The occupation has never foregone any means at its disposal to drive a wedge into the Palestinian national ranks. This has not changed. So it is ironic that the bombings would become an occasion to present the occupation with the gift of factional polarisation and a war of words, at a time when the factions most need to be united, and that they would serve to turn the national compass away from Jerusalem, on which Arafat had set his national compass until his dying breath.

But here is another important point. Both sides of the dispute — Fatah and Hamas — have condemned the attacks, denied all charges of responsibility and insist on the need to conduct an investigation into bombings as quickly as possible.

If these two factions can agree on these points, what would keep them from agreeing to form a joint fact-finding committee that would include representatives from all other factions (most notably the Islamic Jihad and the Popular Front) and independent figures from civil society that would be committed to publishing its findings in fulfilment of the right of the Palestinian people to know the truth?

Moreover, why couldn’t the creation of a joint committee such as this become a new mechanism for enhancing national reconciliation and ending acrimonious exchanges before they spiral out of control?

In this regard, when Palestinian President Mahmoud Abbas says that he is not interested in “an investigation by them” — referring to Hamas, of course — but does not propose an alternative investigatory mechanism, he is not helping efforts to unearth the truth, which his people are more eager to learn than the two factions whose protracted dispute has exhausted their people.

But the most appalling irony resides in their aversion to turning the finger of accusation in the direction of the ultimate beneficiary from all this — namely, the Israeli occupation authority and its state.
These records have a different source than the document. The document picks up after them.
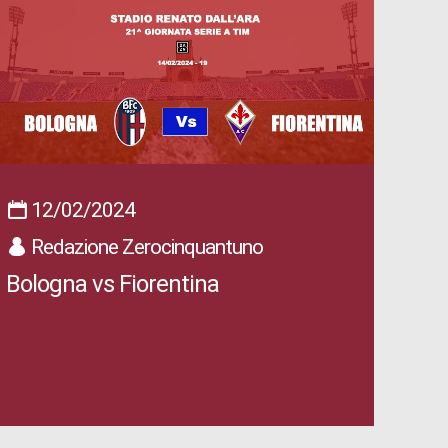
12/02/2024
Redazione Zerocinquantuno
Bologna vs Fiorentina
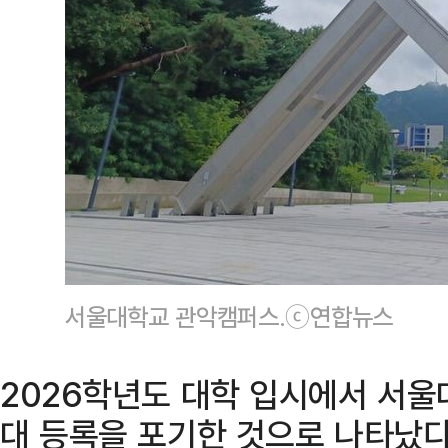
서울대학교 관악캠퍼스.ⓒ연합뉴스
2026학년도 대학 입시에서 서울
대 등록을 포기한 것으로 나타났다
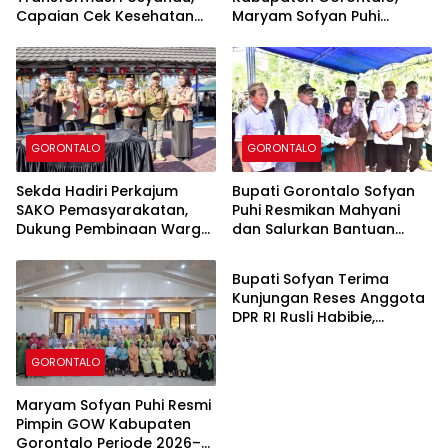
Capaian Cek Kesehatan
Maryam Sofyan Puhi
Gratis Kabupaten
Dorong Pemenuhan Enam
Gorontalo Tembus 54,43
Bidang Standar Pelayanan
Persen
Minimal
GORONTALO
GORONTALO
Sekda Hadiri Perkajum
Bupati Gorontalo Sofyan
SAKO Pemasyarakatan,
Puhi Resmikan Mahyani
Dukung Pembinaan Warga
dan Salurkan Bantuan
GORONTALO
Binaan di Lapas
Zakat BAZNAS di
Perempuan Gorontalo
Tolangohula
Bupati Sofyan Terima
Kunjungan Reses Anggota
DPR RI Rusli Habibie,
Perkuat Sinergi Pusat dan
Daerah
GORONTALO
Maryam Sofyan Puhi Resmi
Pimpin GOW Kabupaten
Gorontalo Periode 2026–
A focus on that beneficiary would suffice, in and of itself, to contain the dangerous repercussions of the bombings on national unity and, simultaneously, to expose the truth about the existence of parties who fear their interests would be jeopardised by the end of the rift in both the occupied West Bank and blockaded Gaza Strip.

These parties are exploited, knowingly or not, by the occupation, and collectively they form a “fifth column” that works to obstruct the process of national reconciliation in order to safeguard their interests.

But even if those who carried out the bomb attacks were Palestinian this does not obscure the identity of the first and foremost beneficiary. This, moreover, comes at a time when the occupation is escalating its aggression against the Palestinian people under occupation.

It is increasing its forces in the West Bank, intensifying its repressive measures and moving to augment its budget for settlement expansion. More significantly, the Israeli government recently approved a bill of law to extend the laws of the Israeli state to the Jewish colonies in the West Bank, as is the case in East Jerusalem and the occupied Syrian Golan Heights. In other words, we are effectively speaking of another Israeli annexation bid.

The history of dissension and strife is repeating itself. A statement by the Popular Front for the Liberation of Palestine (PFLP) urges Fatah and Hamas to exercise restraint and to remain alert to the conspiracies that are being woven against the Palestinian people.

It cautions the two factions against falling into the Israeli trap of igniting Palestinian discord and urges them to give competent agencies and relevant political authorities sufficient time to unearth the threads of the crime.

Yet this statement, which applies perfectly to the current situation, was issued by the PFLP in July 2008 after four Ezz Al-Din Al-Qassam Brigade members were killed in a bombing on Gaza beach. At the time, Hamas accused Fatah and the Fatah charged Hamas with carrying out an “internal purge.”

Nothing appears to have changed, apart from the fact that today Fatah accuses Hamas of planting the bombs and the latter responds that the attack was related to an internal conflict inside Fatah. In both cases, the occupation power and its government come out innocent!

That rush to judgment and finger pointing before the smoke has cleared is suspicious and raises questions regarding the political motives behind such reactions. One is reminded of a similar case of accusations that were hurled after the assassination of former Lebanese prime minister Rafiq Al-Hariri in 2005.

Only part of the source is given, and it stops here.